Na cidade de Kamaichi, barcos, carros e camiões foram levados pelas águas como se fossem brinquedos. E na ilha de Hokkaido, a norte, Hakodate tornou-se numa cidade fantasma, horas depois da passagem da vaga de dez metros que a submergiu e obrigou à transferência de 30 mil pessoas. "Não posso dormir dentro de casa", desabafou Tsune Kimura, de 80 anos, refugiada nas instalações da câmara com mais 50 pessoas. "Os tremores de terra e as ondas não param, estou aterrorizada", contou à AFP.

O Governo português já tinha conseguido contactar, ontem à tarde, cem portugueses a residir no Japão e estavam todos bem. Dos quatro portugueses que estão na zona mais afectada, apenas uma tinha sido contactada. O gabinete do secretário de Estado das Comunidades indicou à Lusa que estaria a tentar, por todos os meios, contactar os outros três.

Foi o oposto do Haiti

Em Tóquio, o sismo acabou por não provocar os estragos que seriam de esperar após um sismo de 8,9 na escala de Richter. O sismo de 7,0 ocorrido em Janeiro passado no Haiti arrasou - literalmente - o país e provocou entre 95 mil e 220 mil mortos. No Japão, estas estatísticas são muito inferiores. A maioria das vítimas perdeu a vida no tsunami e não no sismo, e a isso não é alheio o facto de o país estar bem preparado para enfrentar este tipo de catástrofes.

Na capital o abalo prolongou-se mais do que o costume. O mundo inteiro viu imagens das pessoas a fugirem dos edifícios de escritórios na baixa de Tóquio em direcção à rua, em busca de lugares mais desafogados, como parques e praças. Um edifício onde 600 estudantes participavam numa cerimónia de entrega de diplomas desmoronou-se, provocando pelo menos 20 feridos.

"Fomos sacudidos tão violentamente que foi preciso baixarmo-nos para não cair", disse uma responsável do município de Kurihara à AFP.

O sismo e tsunami fizeram o país parar.
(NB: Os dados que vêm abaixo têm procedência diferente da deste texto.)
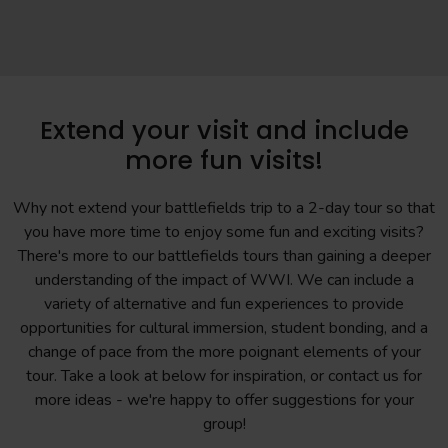
Extend your visit and include
more fun visits!
Why not extend your battlefields trip to a 2-day tour so that
you have more time to enjoy some fun and exciting visits?
There's more to our battlefields tours than gaining a deeper
understanding of the impact of WWI. We can include a
variety of alternative and fun experiences to provide
opportunities for cultural immersion, student bonding, and a
change of pace from the more poignant elements of your
tour. Take a look at below for inspiration, or contact us for
more ideas - we're happy to offer suggestions for your
group!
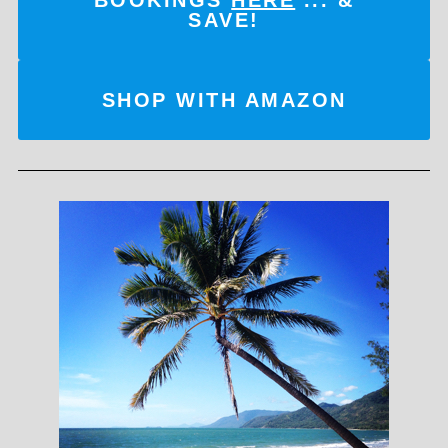
SAVE!
SHOP WITH AMAZON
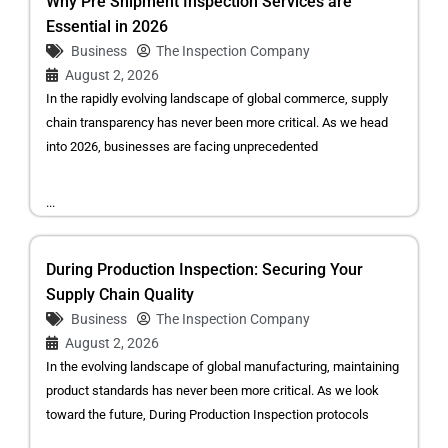
Why Pre Shipment Inspection Services are
Essential in 2026
Business
The Inspection Company
August 2, 2026
In the rapidly evolving landscape of global commerce, supply
chain transparency has never been more critical. As we head
into 2026, businesses are facing unprecedented
...
During Production Inspection: Securing Your
Supply Chain Quality
Business
The Inspection Company
August 2, 2026
In the evolving landscape of global manufacturing, maintaining
product standards has never been more critical. As we look
toward the future, During Production Inspection protocols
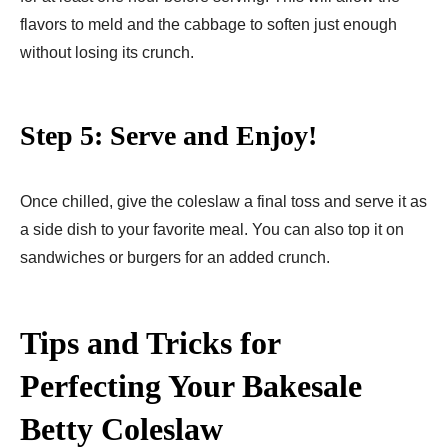
flavors to meld and the cabbage to soften just enough
without losing its crunch.
Step 5: Serve and Enjoy!
Once chilled, give the coleslaw a final toss and serve it as
a side dish to your favorite meal. You can also top it on
sandwiches or burgers for an added crunch.
Tips and Tricks for
Perfecting Your Bakesale
Betty Coleslaw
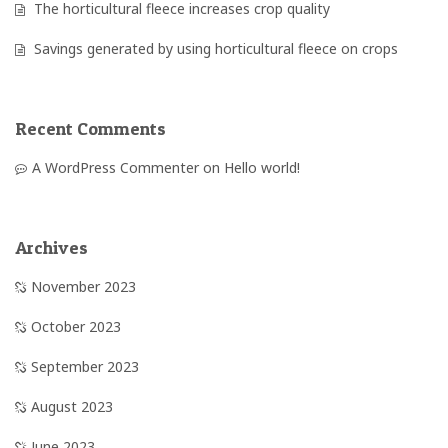
The horticultural fleece increases crop quality
Savings generated by using horticultural fleece on crops
Recent Comments
A WordPress Commenter
on
Hello world!
Archives
November 2023
October 2023
September 2023
August 2023
June 2023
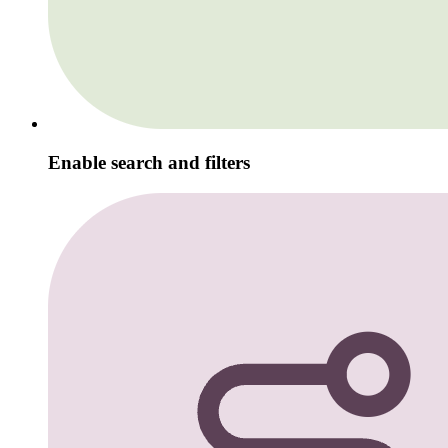
Enable search and filters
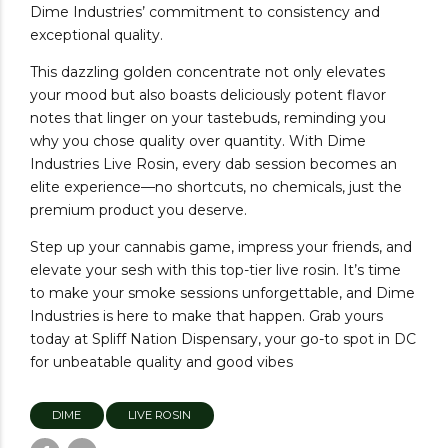
Dime Industries’ commitment to consistency and
exceptional quality.
This dazzling golden concentrate not only elevates
your mood but also boasts deliciously potent flavor
notes that linger on your tastebuds, reminding you
why you chose quality over quantity. With Dime
Industries Live Rosin, every dab session becomes an
elite experience—no shortcuts, no chemicals, just the
premium product you deserve.
Step up your cannabis game, impress your friends, and
elevate your sesh with this top-tier live rosin. It’s time
to make your smoke sessions unforgettable, and Dime
Industries is here to make that happen. Grab yours
today at Spliff Nation Dispensary, your go-to spot in DC
for unbeatable quality and good vibes
DIME
LIVE ROSIN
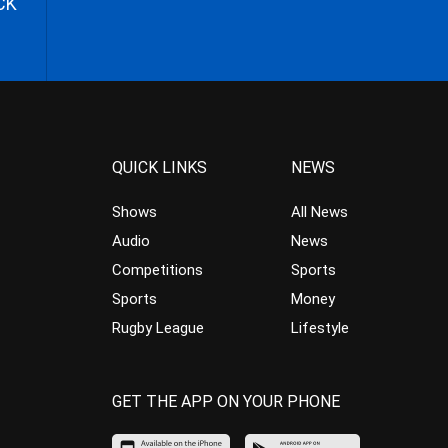
CK
QUICK LINKS
NEWS
Shows
All News
Audio
News
Competitions
Sports
Sports
Money
Rugby League
Lifestyle
GET THE APP ON YOUR PHONE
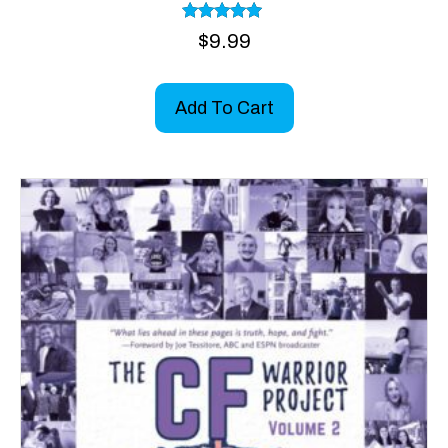
Rated
$
9.99
5.00
out of 5
Add To Cart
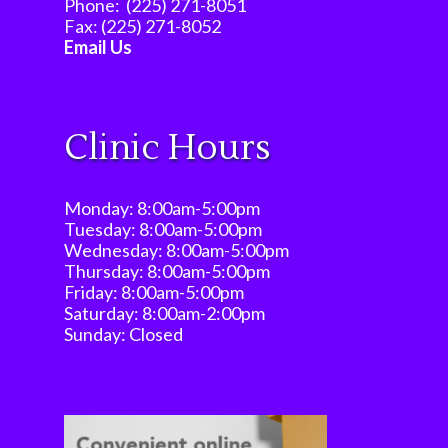
Phone:
(225) 271-8051
Fax:
(225) 271-8052
Email Us
Clinic Hours
Monday: 8:00am-5:00pm
Tuesday: 8:00am-5:00pm
Wednesday: 8:00am-5:00pm
Thursday: 8:00am-5:00pm
Friday: 8:00am-5:00pm
Saturday: 8:00am-2:00pm
Sunday: Closed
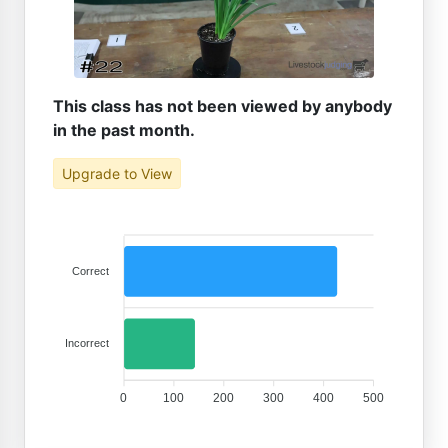
This class has not been viewed by anybody
in the past month.
Upgrade to View
Correct
Incorrect
0
100
200
300
400
500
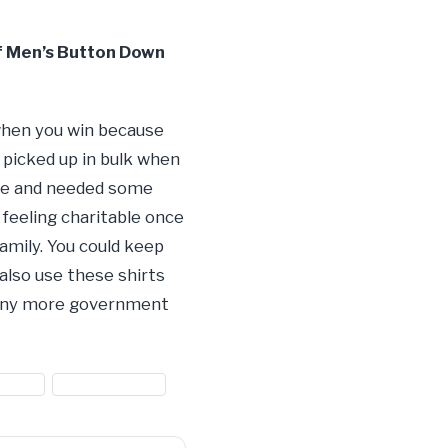
f Men’s Button Down
 when you win because
 picked up in bulk when
tore and needed some
 feeling charitable once
family. You could keep
also use these shirts
 many more government
shirts
#shirts for sale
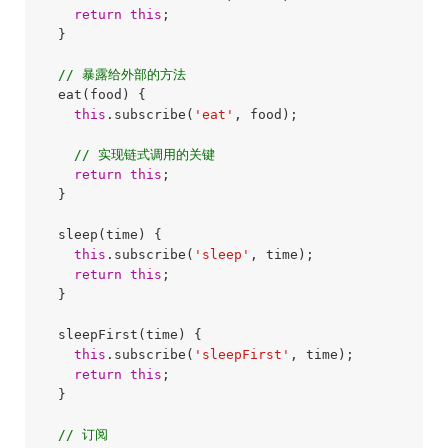
return
this
;

  }

// 暴露给外部的方法
  eat(food) {

this
.subscribe(
'eat'
, food);

// 实现链式调用的关键
return
this
;

  }

  sleep(time) {

this
.subscribe(
'sleep'
, time);

return
this
;

  }

  sleepFirst(time) {

this
.subscribe(
'sleepFirst'
, time);

return
this
;

  }

// 订阅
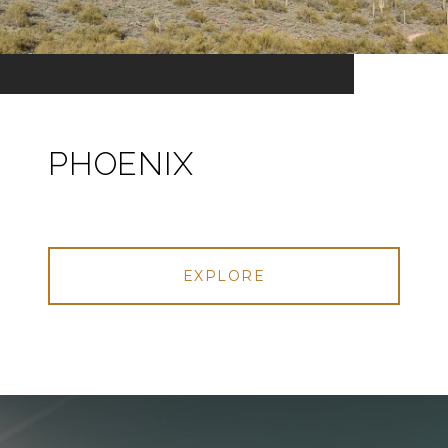
PHOENIX
EXPLORE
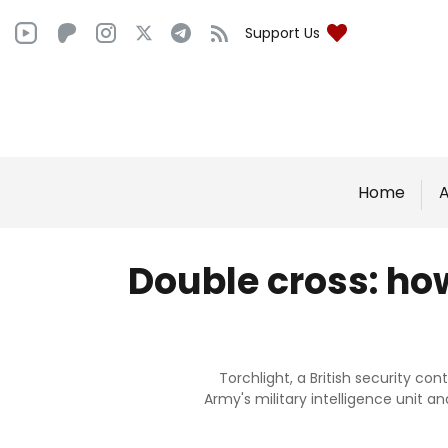
Support Us
Home
A
Double cross: how
Torchlight, a British security c
Army's military intelligence unit a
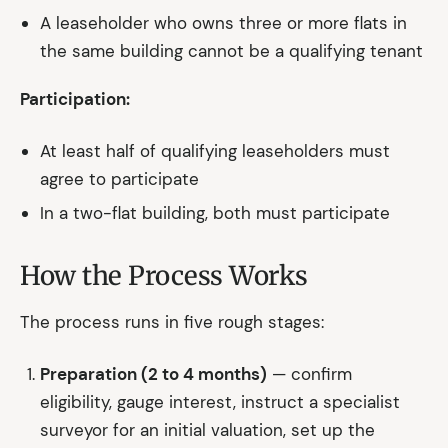
A leaseholder who owns three or more flats in
the same building cannot be a qualifying tenant
Participation:
At least half of qualifying leaseholders must
agree to participate
In a two-flat building, both must participate
How the Process Works
The process runs in five rough stages:
Preparation (2 to 4 months)
— confirm
eligibility, gauge interest, instruct a specialist
surveyor for an initial valuation, set up the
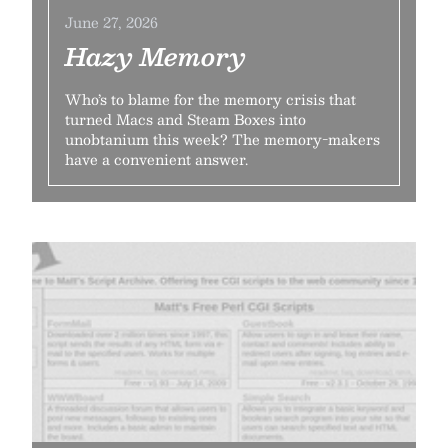
June 27, 2026
Hazy Memory
Who’s to blame for the memory crisis that
turned Macs and Steam Boxes into
unobtanium this week? The memory-makers
have a convenient answer.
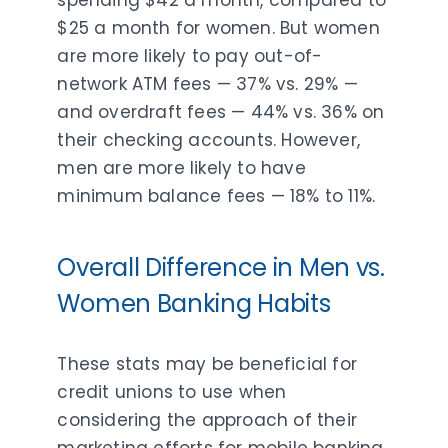
spending $42 a month, compared to
$25 a month for women. But women
are more likely to pay out-of-
network ATM fees — 37% vs. 29% —
and overdraft fees — 44% vs. 36% on
their checking accounts. However,
men are more likely to have
minimum balance fees — 18% to 11%.
Overall Difference in Men vs.
Women Banking Habits
These stats may be beneficial for
credit unions to use when
considering the approach of their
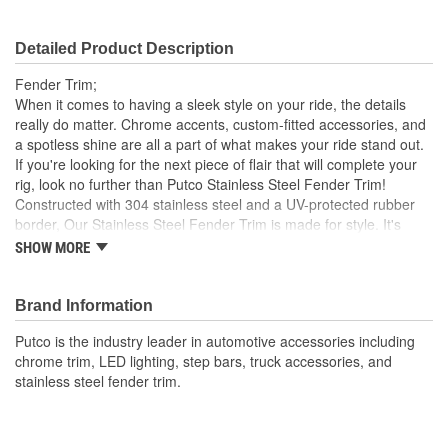
Detailed Product Description
Fender Trim;
When it comes to having a sleek style on your ride, the details
really do matter. Chrome accents, custom-fitted accessories, and
a spotless shine are all a part of what makes your ride stand out.
If you're looking for the next piece of flair that will complete your
rig, look no further than Putco Stainless Steel Fender Trim!
Constructed with 304 stainless steel and a UV-protected rubber
border, Our Stainless Steel Fender Trim is made for style. It's
durable and won't succumb to corrosion or rust Plus, it's
SHOW MORE
engineered for a custom fit, ensuring your vehicle's style is
elevated and never compromised to a poor universal fitment. Our
Fender Trim is easy to install and comes in your choice of
Brand Information
Polished Stainless steel or Black platinum finish. Everything
Putco is the industry leader in automotive accessories including
needed to install your trim comes in the box, so you can enhance
chrome trim, LED lighting, step bars, truck accessories, and
your ride's look in no time. Get a detailed, long-lasting style where
stainless steel fender trim.
it counts with the Putco Stainless Steel Fender Trim Kits.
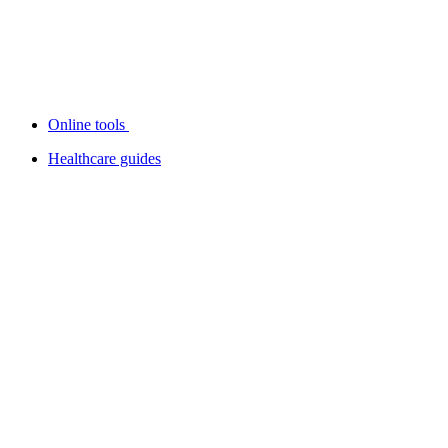
Online tools
Healthcare guides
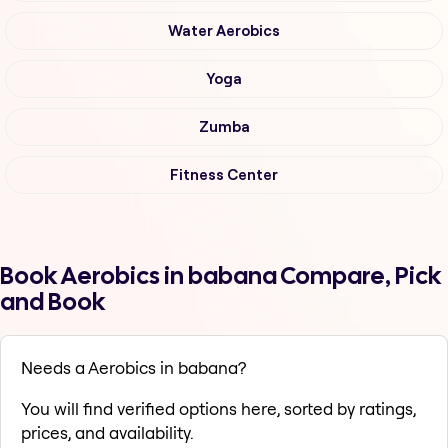
Water Aerobics
Yoga
Zumba
Fitness Center
Book Aerobics in babana Compare, Pick
and Book
Needs a Aerobics in babana?
You will find verified options here, sorted by ratings,
prices, and availability.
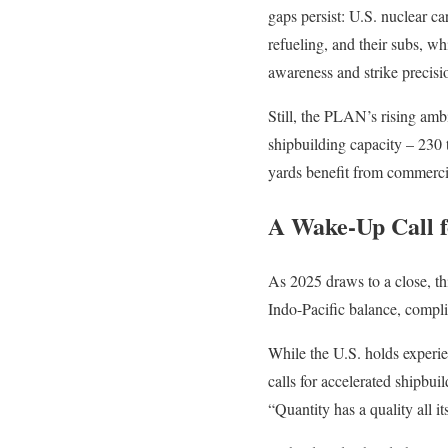
gaps persist: U.S. nuclear c
refueling, and their subs, w
awareness and strike precisi
Still, the PLAN’s rising ambi
shipbuilding capacity – 230 
yards benefit from commercia
A Wake-Up Call 
As 2025 draws to a close, thi
Indo-Pacific balance, compl
While the U.S. holds experi
calls for accelerated shipbu
“Quantity has a quality all i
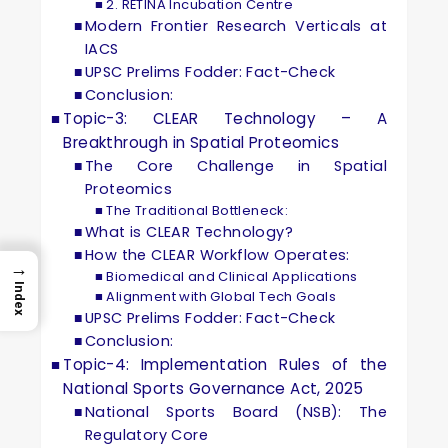
2. RETINA Incubation Centre
Modern Frontier Research Verticals at
IACS
UPSC Prelims Fodder: Fact-Check
Conclusion:
Topic-3: CLEAR Technology – A
Breakthrough in Spatial Proteomics
The Core Challenge in Spatial
Proteomics
The Traditional Bottleneck:
What is CLEAR Technology?
How the CLEAR Workflow Operates:
→
Biomedical and Clinical Applications
Index
Alignment with Global Tech Goals
UPSC Prelims Fodder: Fact-Check
Conclusion:
Topic-4: Implementation Rules of the
National Sports Governance Act, 2025
National Sports Board (NSB): The
Regulatory Core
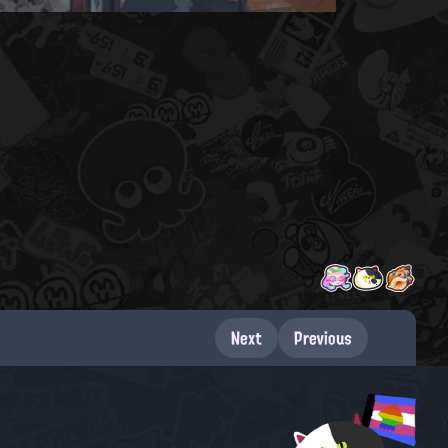
Next
Previous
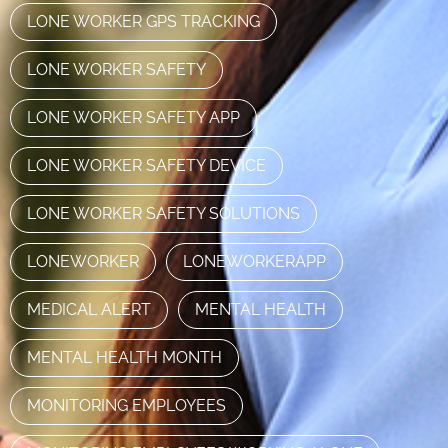
LONE WORKER GPS TRACKING
LONE WORKER SAFETY
LONE WORKER SAFETY APP
LONE WORKER SAFETY DEVICE
LONE WORKER SAFETY SOLUTIONS
LONEWORKER
LONEWORKERAPP
MEDICAL ALERT
MENTAL HEALTH
MENTAL HEALTH MONTH
MONITORING EMPLOYEES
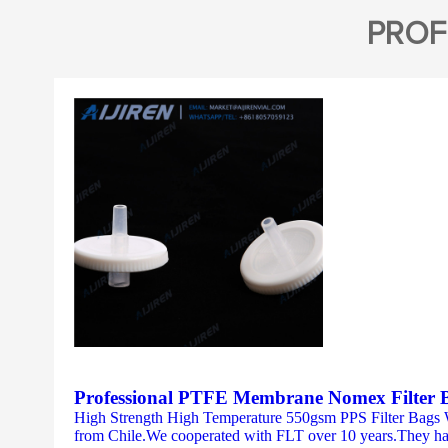
PROF
Professional PTFE Membrane Nomex Filter
High Strength High Temperature 550gsm PPS Filter Bags
from Chile.We cooperated with FLT over 10 years.They have 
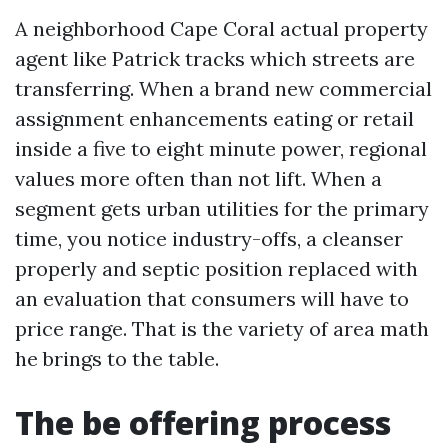
A neighborhood Cape Coral actual property
agent like Patrick tracks which streets are
transferring. When a brand new commercial
assignment enhancements eating or retail
inside a five to eight minute power, regional
values more often than not lift. When a
segment gets urban utilities for the primary
time, you notice industry-offs, a cleanser
properly and septic position replaced with
an evaluation that consumers will have to
price range. That is the variety of area math
he brings to the table.
The be offering process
No aeroporto internacional de Narita, a 50 quilómetros de Tóquio, foram suspensos todos os voos. Os transportes ferroviários e rodoviários foram interrompidos em grande parte do arquipélago, especialmente em Tóquio, bloqueando milhões de pessoas que "tomaram de assalto" os hotéis da cidade. Os comboios-expresso Shinkansen pararam em todo o Nordeste e as auto-estradas da região de Tóquio foram encerradas poucos minutos depois do primeiro abalo.

O primeiro-ministro Naoto Kan falou ao país pouco após o sismo, lamentando o sucedido e oferecendo as suas condolências às vítimas.

A comunidade internacional rapidamente ofereceu apoio. A ONU enviou equipas de socorro para o local e a União Europeia e os EUA ofereceram ajuda. O Japão pediu, aliás, apoio às forças dos EUA estacionadas no arquipélago para o resgate das vítimas. O Presidente americano, Barack Obama, e a sua mulher, Michelle, foram dos primeiros a transmitir as suas condolências e a oferecer assistência.

O Presidente da República, Aníbal Cavaco Silva, enviou uma mensagem de condolências ao Imperador Akihito pelas vítimas do sismo e do tsunami, manifestando a "muito sentida solidariedade" dos portugueses.

O Japão assenta numa perigosa região sísmica, onde as placas tectónicas se encavalitam. Estas zonas de subducção (onde uma das placas desliza para debaixo da outra) são das mais perigosas do ponto de vista da formação de tsunamis. E foi precisamente isso que aconteceu.